Contempla la fiamma che ha tra le mani.

«Si sono contorte nel dolore. A lungo. Molto a lungo…»

Infine lascia cadere la foto in una pozzanghera:

«Avrei dovuto pensarci prima a un intervento chirurgico. Era nel tuo stile. L’ultima metamorfosi…»

Fissa la pozzanghera nera, ancora fumante:

«Siamo i migliori, Sema. Ognuno nel proprio campo. Cosa proponi?»

Lei capisce che quell’uomo non la considera una nemica, ma una rivale; o meglio, come un suo doppio. Per lui quella caccia è molto più di un semplice contratto. È una sfida. Un attraversare lo specchio… E allora lei lo provoca:

«Siamo solo degli strumenti, dei giocattoli nelle mani dei baba. »

Azer aggrotta le sopracciglia. Il suo viso si contrae.

«Al contrario. Io mi servo di loro per portare avanti la nostra causa. Il loro denaro…»

«Noi siamo i loro schiavi.»

La sua voce si colora di una sfumatura di irritazione:

«Cos’è che stai cercando?»

D’un tratto si mette a urlare, sbattendo a terra i cioccolatini:

«Che cosa proponi?»

«A te niente. Ne voglio parlare solo con Dio in persona.»

DODICI

73.

Ismaïl Kudseyi era fermo sotto la pioggia, nel parco della sua tenuta di Yeniköy.

In piedi tra le rose, sul bordo della terrazza, guardava fissamente lo stretto.

La riva asiatica si stagliava lontana, come un piccolo nastro battuto dalla tempesta. Era a più di mille metri di distanza e non si vedevano imbarcazioni di nessun tipo. Fuori dalla portata di un possibile cecchino, il vecchio si sentiva sicuro.

Dopo la chiamata di Azer, aveva sentito il desiderio di andare lì, di immergersi nel verde. Un bisogno imperioso, quasi fisico.

Appoggiandosi al bastone, seguì il parapetto e scese con cautela gli scalini che arrivavano fino all’acqua. L’odore del mare gli salì alle narici, mentre gli spruzzi gli bagnavano il volto: il Bosforo era agitato.

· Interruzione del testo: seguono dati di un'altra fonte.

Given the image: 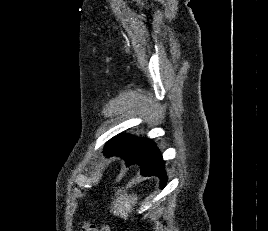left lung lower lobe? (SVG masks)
<instances>
[{"mask_svg": "<svg viewBox=\"0 0 268 231\" xmlns=\"http://www.w3.org/2000/svg\"><path fill=\"white\" fill-rule=\"evenodd\" d=\"M107 156H120L126 161L127 167L132 164H139L143 176H159L161 178L162 188L166 185V173L164 161L156 148L154 142L150 141L140 149L129 147L117 152L104 148Z\"/></svg>", "mask_w": 268, "mask_h": 231, "instance_id": "0a47b994", "label": "left lung lower lobe"}]
</instances>
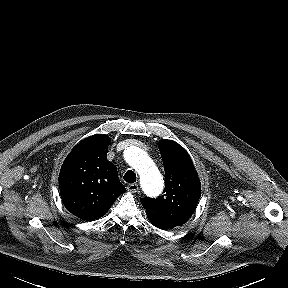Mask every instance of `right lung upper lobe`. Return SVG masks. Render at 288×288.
Instances as JSON below:
<instances>
[{
    "label": "right lung upper lobe",
    "mask_w": 288,
    "mask_h": 288,
    "mask_svg": "<svg viewBox=\"0 0 288 288\" xmlns=\"http://www.w3.org/2000/svg\"><path fill=\"white\" fill-rule=\"evenodd\" d=\"M110 143L105 135H93L75 146L62 165L59 188L63 203L82 219L104 216L126 191L115 165L107 160Z\"/></svg>",
    "instance_id": "right-lung-upper-lobe-1"
}]
</instances>
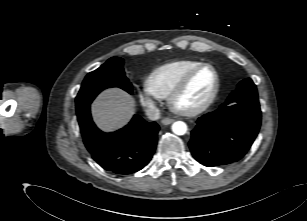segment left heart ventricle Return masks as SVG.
<instances>
[{
  "label": "left heart ventricle",
  "mask_w": 307,
  "mask_h": 221,
  "mask_svg": "<svg viewBox=\"0 0 307 221\" xmlns=\"http://www.w3.org/2000/svg\"><path fill=\"white\" fill-rule=\"evenodd\" d=\"M215 74L212 69L205 68L200 71L189 85L186 92L178 100L182 109H191L202 104L213 91Z\"/></svg>",
  "instance_id": "obj_1"
}]
</instances>
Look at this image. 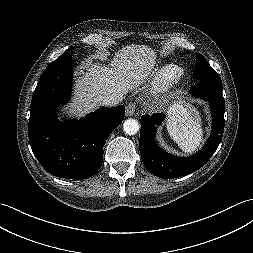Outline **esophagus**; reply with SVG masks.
<instances>
[{
	"label": "esophagus",
	"mask_w": 253,
	"mask_h": 253,
	"mask_svg": "<svg viewBox=\"0 0 253 253\" xmlns=\"http://www.w3.org/2000/svg\"><path fill=\"white\" fill-rule=\"evenodd\" d=\"M135 109H136V105L135 103H129L127 106H126V116H133L134 113H135Z\"/></svg>",
	"instance_id": "obj_1"
}]
</instances>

Ogni volta che aveva bisogno di riflettere, Kudseyi, malgrado i suoi settantaquattro anni, tornava lì, nei luoghi della sua infanzia. Lì aveva imparato a nuotare. Lì aveva pescato i suoi primi pesci e aveva perso i suoi primi palloni fatti di stracci annodati che, giunti in acqua, perdevano, una per una, le pezze, come i bendaggi di un’infanzia mai conclusa…

Il vecchio guardò l’orologio: le nove. Cosa stavano facendo?

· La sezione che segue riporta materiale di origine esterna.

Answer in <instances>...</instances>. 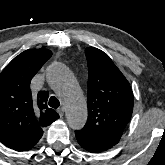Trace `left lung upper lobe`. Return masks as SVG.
Here are the masks:
<instances>
[{"mask_svg": "<svg viewBox=\"0 0 165 165\" xmlns=\"http://www.w3.org/2000/svg\"><path fill=\"white\" fill-rule=\"evenodd\" d=\"M88 120L82 131L110 146L116 145L133 111L129 82L103 51L88 47Z\"/></svg>", "mask_w": 165, "mask_h": 165, "instance_id": "obj_1", "label": "left lung upper lobe"}]
</instances>
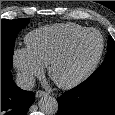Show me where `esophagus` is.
I'll use <instances>...</instances> for the list:
<instances>
[{"label":"esophagus","mask_w":115,"mask_h":115,"mask_svg":"<svg viewBox=\"0 0 115 115\" xmlns=\"http://www.w3.org/2000/svg\"><path fill=\"white\" fill-rule=\"evenodd\" d=\"M46 95H48V93L45 92V91H42V90H38V91L35 93V96H36L37 98H40V97L46 96Z\"/></svg>","instance_id":"1"}]
</instances>
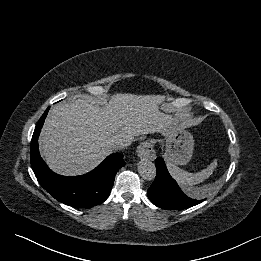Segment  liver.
<instances>
[{"label": "liver", "instance_id": "1", "mask_svg": "<svg viewBox=\"0 0 261 261\" xmlns=\"http://www.w3.org/2000/svg\"><path fill=\"white\" fill-rule=\"evenodd\" d=\"M161 95L114 94L100 106L92 98L59 103L42 128L40 152L59 174L80 175L99 165L113 152L117 139L161 133L170 115L159 110Z\"/></svg>", "mask_w": 261, "mask_h": 261}]
</instances>
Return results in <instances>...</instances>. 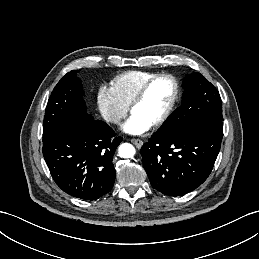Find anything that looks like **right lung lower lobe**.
Masks as SVG:
<instances>
[{"label": "right lung lower lobe", "mask_w": 259, "mask_h": 259, "mask_svg": "<svg viewBox=\"0 0 259 259\" xmlns=\"http://www.w3.org/2000/svg\"><path fill=\"white\" fill-rule=\"evenodd\" d=\"M122 137L105 122H59L43 136V156L56 184L67 194L96 200L113 187L112 156Z\"/></svg>", "instance_id": "98d812e1"}]
</instances>
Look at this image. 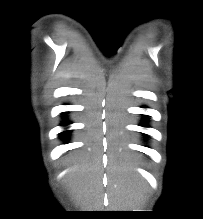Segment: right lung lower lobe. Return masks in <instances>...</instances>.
Wrapping results in <instances>:
<instances>
[{
	"label": "right lung lower lobe",
	"instance_id": "1",
	"mask_svg": "<svg viewBox=\"0 0 203 219\" xmlns=\"http://www.w3.org/2000/svg\"><path fill=\"white\" fill-rule=\"evenodd\" d=\"M67 124H69V123L68 122H64L62 125H67ZM68 133H69V131L63 132V134H62L63 138H65Z\"/></svg>",
	"mask_w": 203,
	"mask_h": 219
}]
</instances>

Risalì la scala e contemplò il suo regno, i giardini della sua tenuta. Lungo il muro di cinta, rosso cremisi, che isolava il parco dal traffico di fuori, i bambù si piegavano come piume, in un dolce agitarsi a ogni soffio di vento. Più in là, sulle scalinate del palazzo, c’erano i leoni di pietra dalle ali ripiegate e, ancora oltre, i grandi laghetti con i cigni.